---------- The data

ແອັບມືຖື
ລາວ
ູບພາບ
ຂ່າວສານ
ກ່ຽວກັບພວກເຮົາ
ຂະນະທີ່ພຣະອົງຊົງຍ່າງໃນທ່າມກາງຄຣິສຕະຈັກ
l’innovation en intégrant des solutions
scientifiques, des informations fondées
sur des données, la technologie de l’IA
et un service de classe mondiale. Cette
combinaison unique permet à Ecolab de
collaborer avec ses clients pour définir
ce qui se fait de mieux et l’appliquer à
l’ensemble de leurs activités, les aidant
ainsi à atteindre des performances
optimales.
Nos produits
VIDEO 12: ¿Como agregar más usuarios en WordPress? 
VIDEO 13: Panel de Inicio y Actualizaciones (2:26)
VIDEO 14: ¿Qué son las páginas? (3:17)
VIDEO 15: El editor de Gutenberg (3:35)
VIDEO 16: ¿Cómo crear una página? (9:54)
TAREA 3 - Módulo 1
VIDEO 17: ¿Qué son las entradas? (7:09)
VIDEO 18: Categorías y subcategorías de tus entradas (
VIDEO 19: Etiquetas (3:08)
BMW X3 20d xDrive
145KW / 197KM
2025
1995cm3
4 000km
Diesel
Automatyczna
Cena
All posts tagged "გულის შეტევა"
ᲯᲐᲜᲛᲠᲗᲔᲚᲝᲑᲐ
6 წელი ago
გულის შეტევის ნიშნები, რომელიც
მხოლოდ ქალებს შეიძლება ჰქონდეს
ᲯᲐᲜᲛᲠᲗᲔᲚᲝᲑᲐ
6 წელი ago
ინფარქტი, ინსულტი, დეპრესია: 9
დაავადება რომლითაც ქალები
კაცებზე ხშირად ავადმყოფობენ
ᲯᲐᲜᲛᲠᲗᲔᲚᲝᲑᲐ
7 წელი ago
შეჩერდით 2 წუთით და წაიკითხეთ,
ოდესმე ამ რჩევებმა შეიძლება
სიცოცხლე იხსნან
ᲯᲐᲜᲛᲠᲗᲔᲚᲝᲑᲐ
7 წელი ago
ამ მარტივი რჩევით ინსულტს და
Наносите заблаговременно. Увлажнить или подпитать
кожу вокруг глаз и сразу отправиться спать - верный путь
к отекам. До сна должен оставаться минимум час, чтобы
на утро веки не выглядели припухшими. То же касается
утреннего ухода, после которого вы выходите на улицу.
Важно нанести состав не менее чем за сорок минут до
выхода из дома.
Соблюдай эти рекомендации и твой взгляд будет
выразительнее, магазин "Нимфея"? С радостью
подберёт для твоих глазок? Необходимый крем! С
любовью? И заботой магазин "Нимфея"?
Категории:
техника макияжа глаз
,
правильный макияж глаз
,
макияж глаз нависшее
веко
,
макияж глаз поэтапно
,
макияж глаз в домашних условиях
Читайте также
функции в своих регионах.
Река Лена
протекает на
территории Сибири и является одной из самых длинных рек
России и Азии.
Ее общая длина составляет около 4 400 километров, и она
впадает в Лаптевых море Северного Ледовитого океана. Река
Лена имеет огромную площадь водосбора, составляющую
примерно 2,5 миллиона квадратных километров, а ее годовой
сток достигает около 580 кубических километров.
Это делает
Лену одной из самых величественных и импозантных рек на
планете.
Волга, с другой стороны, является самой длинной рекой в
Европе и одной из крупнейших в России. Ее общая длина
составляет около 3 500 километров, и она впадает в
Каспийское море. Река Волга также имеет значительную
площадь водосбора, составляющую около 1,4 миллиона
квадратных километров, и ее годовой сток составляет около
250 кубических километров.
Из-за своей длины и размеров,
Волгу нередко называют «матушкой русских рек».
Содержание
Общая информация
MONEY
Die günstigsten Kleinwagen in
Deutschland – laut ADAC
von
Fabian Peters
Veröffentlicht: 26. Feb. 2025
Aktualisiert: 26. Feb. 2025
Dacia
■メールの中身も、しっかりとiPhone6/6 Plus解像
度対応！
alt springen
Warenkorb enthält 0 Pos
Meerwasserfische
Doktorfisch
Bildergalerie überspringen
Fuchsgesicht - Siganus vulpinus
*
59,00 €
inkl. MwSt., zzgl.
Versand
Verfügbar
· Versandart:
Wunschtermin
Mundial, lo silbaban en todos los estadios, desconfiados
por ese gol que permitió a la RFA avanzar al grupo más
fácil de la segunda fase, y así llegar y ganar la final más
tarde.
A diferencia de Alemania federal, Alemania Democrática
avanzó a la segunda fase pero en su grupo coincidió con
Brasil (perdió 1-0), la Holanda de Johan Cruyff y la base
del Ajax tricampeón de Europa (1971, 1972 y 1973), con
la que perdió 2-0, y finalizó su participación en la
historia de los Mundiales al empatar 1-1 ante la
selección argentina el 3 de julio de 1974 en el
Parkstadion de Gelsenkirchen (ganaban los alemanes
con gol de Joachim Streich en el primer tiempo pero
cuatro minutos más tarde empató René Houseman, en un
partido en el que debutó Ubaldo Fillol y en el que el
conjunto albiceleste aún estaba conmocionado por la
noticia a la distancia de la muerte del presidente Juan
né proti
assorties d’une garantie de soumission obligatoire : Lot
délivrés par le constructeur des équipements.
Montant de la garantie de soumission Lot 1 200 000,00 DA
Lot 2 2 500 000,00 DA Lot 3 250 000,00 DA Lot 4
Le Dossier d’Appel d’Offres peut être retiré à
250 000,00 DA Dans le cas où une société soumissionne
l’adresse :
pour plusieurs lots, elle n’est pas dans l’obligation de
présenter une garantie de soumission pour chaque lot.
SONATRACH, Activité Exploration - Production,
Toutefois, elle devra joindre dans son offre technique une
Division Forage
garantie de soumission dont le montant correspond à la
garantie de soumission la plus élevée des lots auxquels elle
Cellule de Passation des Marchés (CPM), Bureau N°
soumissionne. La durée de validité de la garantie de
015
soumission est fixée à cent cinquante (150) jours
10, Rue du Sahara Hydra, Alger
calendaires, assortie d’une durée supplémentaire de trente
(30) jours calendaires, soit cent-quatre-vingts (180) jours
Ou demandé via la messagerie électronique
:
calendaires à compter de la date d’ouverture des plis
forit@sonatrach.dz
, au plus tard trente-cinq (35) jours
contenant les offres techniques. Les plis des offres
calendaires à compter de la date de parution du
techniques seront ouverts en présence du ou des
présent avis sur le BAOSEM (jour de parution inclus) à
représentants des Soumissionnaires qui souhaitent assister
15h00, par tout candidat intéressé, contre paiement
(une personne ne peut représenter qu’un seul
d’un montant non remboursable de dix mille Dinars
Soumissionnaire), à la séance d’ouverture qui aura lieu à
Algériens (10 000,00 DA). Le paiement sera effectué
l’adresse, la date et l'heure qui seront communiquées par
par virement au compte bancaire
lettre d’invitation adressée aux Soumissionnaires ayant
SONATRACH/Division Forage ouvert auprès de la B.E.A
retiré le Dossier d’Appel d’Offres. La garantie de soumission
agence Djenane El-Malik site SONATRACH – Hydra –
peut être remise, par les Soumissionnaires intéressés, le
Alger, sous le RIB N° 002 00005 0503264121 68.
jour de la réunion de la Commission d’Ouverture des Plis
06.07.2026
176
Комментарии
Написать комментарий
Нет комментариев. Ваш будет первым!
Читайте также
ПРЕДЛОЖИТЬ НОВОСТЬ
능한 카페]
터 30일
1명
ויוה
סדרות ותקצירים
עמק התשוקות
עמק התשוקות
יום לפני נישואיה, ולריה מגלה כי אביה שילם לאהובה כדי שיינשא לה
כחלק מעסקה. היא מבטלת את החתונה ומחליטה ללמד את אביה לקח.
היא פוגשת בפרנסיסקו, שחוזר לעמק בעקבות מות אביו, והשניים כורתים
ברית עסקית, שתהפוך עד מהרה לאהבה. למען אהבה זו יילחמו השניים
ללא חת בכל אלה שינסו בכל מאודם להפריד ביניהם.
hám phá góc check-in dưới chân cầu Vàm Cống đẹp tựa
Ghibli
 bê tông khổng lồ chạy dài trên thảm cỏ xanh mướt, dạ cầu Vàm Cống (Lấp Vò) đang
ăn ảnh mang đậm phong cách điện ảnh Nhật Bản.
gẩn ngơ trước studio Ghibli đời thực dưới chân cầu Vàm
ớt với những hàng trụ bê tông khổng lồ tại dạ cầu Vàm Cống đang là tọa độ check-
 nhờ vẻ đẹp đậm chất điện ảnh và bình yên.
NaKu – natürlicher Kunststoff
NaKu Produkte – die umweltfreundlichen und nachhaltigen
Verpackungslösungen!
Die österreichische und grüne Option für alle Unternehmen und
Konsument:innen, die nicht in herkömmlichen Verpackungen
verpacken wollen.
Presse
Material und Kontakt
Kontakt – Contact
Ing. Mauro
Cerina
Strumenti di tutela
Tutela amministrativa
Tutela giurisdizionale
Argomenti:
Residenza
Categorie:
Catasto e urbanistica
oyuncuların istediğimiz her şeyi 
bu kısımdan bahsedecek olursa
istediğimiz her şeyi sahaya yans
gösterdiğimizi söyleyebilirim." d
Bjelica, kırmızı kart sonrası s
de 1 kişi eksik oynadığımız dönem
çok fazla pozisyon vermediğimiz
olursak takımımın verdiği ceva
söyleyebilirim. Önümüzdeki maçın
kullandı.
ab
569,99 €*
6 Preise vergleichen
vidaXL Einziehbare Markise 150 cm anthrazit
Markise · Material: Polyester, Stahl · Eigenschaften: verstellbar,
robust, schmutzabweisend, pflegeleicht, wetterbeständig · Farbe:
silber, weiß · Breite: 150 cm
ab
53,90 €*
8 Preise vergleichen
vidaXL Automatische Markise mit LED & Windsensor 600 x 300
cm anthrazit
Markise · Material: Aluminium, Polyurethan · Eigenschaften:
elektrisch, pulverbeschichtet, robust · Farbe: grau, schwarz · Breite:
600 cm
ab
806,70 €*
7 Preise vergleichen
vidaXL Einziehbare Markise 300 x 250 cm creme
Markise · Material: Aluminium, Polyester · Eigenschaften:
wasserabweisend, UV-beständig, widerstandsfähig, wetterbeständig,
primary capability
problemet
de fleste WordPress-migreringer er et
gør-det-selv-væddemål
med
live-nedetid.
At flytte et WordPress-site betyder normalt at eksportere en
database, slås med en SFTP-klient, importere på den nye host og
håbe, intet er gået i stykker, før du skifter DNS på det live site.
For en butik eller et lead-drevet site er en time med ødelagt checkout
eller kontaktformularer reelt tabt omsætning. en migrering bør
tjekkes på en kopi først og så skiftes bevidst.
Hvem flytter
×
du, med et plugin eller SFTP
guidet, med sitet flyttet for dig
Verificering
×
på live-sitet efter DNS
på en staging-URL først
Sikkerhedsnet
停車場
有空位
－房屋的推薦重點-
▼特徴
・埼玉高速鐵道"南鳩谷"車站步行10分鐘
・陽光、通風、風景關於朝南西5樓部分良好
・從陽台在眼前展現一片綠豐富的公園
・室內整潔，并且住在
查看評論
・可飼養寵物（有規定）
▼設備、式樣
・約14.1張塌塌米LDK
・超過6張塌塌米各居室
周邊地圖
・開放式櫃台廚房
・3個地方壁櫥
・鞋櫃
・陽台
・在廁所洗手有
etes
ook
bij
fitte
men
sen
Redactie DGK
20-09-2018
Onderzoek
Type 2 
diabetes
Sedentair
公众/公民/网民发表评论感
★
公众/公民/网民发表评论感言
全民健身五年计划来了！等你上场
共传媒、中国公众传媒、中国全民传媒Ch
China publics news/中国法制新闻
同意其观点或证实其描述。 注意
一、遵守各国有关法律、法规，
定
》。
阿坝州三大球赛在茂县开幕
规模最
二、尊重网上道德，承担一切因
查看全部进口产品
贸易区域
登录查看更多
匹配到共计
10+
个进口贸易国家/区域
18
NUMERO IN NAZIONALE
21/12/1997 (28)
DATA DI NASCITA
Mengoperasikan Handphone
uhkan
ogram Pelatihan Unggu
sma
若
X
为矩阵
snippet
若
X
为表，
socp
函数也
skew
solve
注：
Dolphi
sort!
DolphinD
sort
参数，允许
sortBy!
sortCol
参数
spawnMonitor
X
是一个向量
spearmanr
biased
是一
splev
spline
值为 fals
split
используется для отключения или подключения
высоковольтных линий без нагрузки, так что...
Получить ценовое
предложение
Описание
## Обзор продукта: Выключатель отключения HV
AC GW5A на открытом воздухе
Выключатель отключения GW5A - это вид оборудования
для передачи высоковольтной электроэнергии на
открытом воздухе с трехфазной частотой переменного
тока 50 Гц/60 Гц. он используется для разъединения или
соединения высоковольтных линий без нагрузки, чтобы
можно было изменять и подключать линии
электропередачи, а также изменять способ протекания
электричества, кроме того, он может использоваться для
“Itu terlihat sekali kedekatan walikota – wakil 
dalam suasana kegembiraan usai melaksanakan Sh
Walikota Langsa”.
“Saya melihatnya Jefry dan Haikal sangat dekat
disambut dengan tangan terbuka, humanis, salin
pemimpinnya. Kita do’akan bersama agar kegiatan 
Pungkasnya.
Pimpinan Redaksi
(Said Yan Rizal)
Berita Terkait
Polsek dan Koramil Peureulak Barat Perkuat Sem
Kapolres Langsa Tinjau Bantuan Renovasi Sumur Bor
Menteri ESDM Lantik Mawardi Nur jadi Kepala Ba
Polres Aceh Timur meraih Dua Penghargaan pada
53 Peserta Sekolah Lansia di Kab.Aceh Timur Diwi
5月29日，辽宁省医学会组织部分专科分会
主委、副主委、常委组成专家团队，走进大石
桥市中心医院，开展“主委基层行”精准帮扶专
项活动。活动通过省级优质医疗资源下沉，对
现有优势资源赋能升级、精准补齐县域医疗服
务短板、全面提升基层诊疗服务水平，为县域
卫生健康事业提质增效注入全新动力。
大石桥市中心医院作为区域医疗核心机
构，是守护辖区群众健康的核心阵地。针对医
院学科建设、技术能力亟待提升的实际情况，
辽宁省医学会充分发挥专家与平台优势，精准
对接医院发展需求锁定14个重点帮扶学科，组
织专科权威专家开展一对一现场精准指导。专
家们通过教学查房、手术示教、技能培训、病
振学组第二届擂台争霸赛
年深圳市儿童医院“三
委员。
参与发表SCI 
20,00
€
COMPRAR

--------------------

◆ **What you need to do**: Check each line of the listing above. Copy it if it holds the string "используется".

◆ **Exercise result**:
используется для отключения или подключения
тока 50 Гц/60 Гц. он используется для разъединения или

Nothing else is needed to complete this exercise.